***** MATERIAL FOR THE TASK
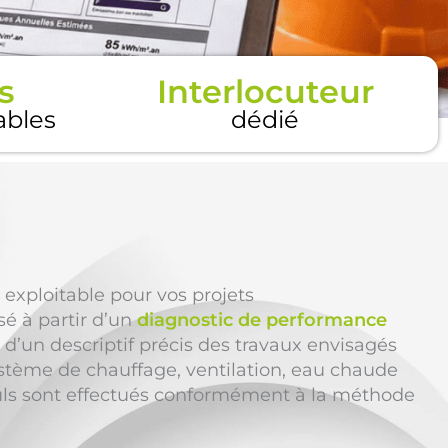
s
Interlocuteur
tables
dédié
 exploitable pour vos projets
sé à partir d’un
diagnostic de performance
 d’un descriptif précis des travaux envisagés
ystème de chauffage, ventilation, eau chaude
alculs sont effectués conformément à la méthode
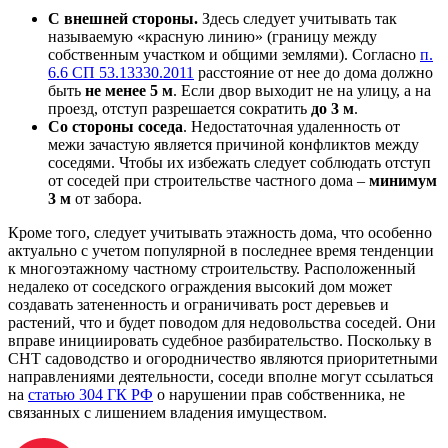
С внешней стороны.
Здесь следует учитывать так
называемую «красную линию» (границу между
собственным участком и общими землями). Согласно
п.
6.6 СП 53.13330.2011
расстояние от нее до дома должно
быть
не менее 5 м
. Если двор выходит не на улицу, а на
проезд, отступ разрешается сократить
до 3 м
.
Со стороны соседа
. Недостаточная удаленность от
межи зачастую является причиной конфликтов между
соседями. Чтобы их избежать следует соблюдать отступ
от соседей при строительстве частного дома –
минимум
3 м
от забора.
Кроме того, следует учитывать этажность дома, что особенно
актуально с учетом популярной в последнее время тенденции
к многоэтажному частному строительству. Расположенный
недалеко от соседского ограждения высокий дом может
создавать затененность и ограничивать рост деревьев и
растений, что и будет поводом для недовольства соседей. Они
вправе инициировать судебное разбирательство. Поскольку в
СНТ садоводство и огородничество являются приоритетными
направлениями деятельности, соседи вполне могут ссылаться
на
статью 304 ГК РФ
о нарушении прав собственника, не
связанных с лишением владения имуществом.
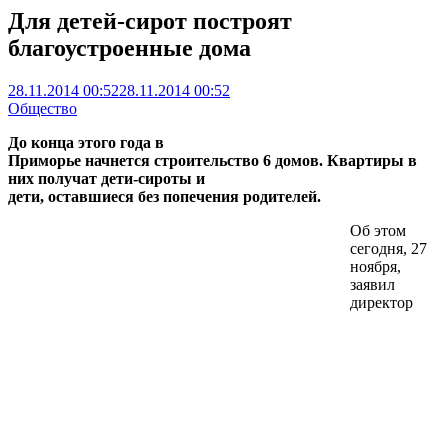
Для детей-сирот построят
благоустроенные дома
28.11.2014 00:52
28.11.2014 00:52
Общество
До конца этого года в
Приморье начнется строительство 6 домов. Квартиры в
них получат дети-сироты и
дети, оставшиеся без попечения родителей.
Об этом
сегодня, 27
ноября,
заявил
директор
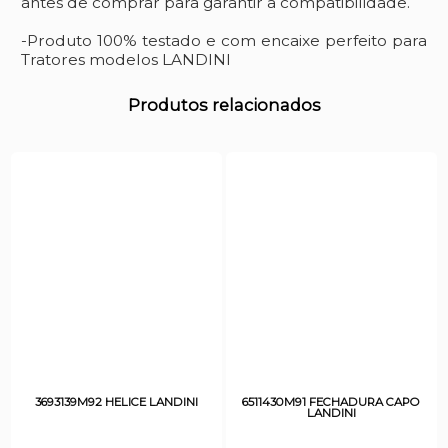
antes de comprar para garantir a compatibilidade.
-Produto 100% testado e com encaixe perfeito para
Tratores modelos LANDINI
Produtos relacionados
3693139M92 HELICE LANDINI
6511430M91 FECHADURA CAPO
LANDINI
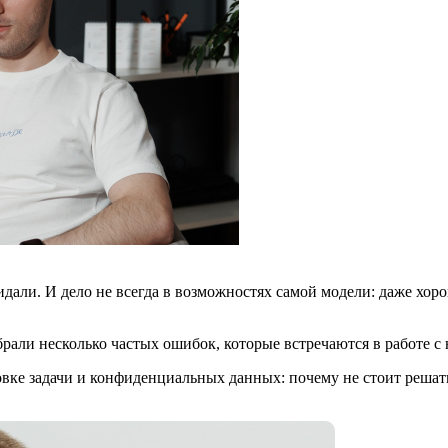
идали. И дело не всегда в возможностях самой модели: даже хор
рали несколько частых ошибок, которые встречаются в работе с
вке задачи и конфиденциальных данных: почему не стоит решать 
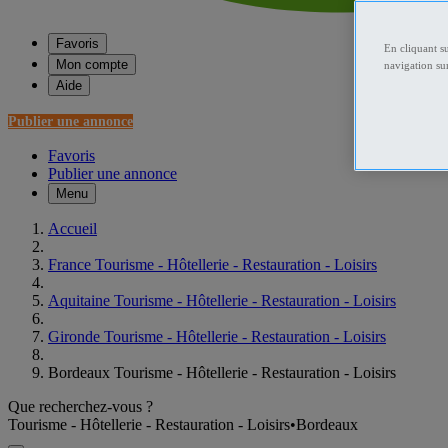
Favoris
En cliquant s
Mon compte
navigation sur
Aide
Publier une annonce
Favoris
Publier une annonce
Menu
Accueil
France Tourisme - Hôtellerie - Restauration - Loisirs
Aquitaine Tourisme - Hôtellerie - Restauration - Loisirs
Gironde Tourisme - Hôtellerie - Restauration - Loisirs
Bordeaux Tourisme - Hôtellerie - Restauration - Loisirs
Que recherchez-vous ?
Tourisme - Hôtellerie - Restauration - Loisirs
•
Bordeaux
**********
WORK TO BE COMPLETED: Once the pictures are dropped, repeat the data above exactly.

SOLUTION TO THIS PROBLEM:
s
Interlocuteur
tables
dédié
 exploitable pour vos projets
sé à partir d’un
diagnostic de performance
 d’un descriptif précis des travaux envisagés
ystème de chauffage, ventilation, eau chaude
alculs sont effectués conformément à la méthode
С внешней стороны.
Здесь следует учитывать так
называемую «красную линию» (границу между
собственным участком и общими землями). Согласно
п.
6.6 СП 53.13330.2011
расстояние от нее до дома должно
быть
не менее 5 м
. Если двор выходит не на улицу, а на
проезд, отступ разрешается сократить
до 3 м
.
Со стороны соседа
. Недостаточная удаленность от
межи зачастую является причиной конфликтов между
соседями. Чтобы их избежать следует соблюдать отступ
от соседей при строительстве частного дома –
минимум
3 м
от забора.
Кроме того, следует учитывать этажность дома, что особенно
актуально с учетом популярной в последнее время тенденции
к многоэтажному частному строительству. Расположенный
недалеко от соседского ограждения высокий дом может
создавать затененность и ограничивать рост деревьев и
растений, что и будет поводом для недовольства соседей. Они
вправе инициировать судебное разбирательство. Поскольку в
СНТ садоводство и огородничество являются приоритетными
направлениями деятельности, соседи вполне могут ссылаться
на
статью 304 ГК РФ
о нарушении прав собственника, не
связанных с лишением владения имуществом.
Для детей-сирот построят
благоустроенные дома
28.11.2014 00:52
28.11.2014 00:52
Общество
До конца этого года в
Приморье начнется строительство 6 домов. Квартиры в
них получат дети-сироты и
дети, оставшиеся без попечения родителей.
Об этом
сегодня, 27
ноября,
заявил
директор
antes de comprar para garantir a compatibilidade.
-Produto 100% testado e com encaixe perfeito para
Tratores modelos LANDINI
Produtos relacionados
3693139M92 HELICE LANDINI
6511430M91 FECHADURA CAPO
LANDINI
идали. И дело не всегда в возможностях самой модели: даже хор
рали несколько частых ошибок, которые встречаются в работе с
вке задачи и конфиденциальных данных: почему не стоит решать 
Favoris
En cliquant s
Mon compte
navigation sur
Aide
Publier une annonce
Favoris
Publier une annonce
Menu
Accueil
France Tourisme - Hôtellerie - Restauration - Loisirs
Aquitaine Tourisme - Hôtellerie - Restauration - Loisirs
Gironde Tourisme - Hôtellerie - Restauration - Loisirs
Bordeaux Tourisme - Hôtellerie - Restauration - Loisirs
Que recherchez-vous ?
Tourisme - Hôtellerie - Restauration - Loisirs
•
Bordeaux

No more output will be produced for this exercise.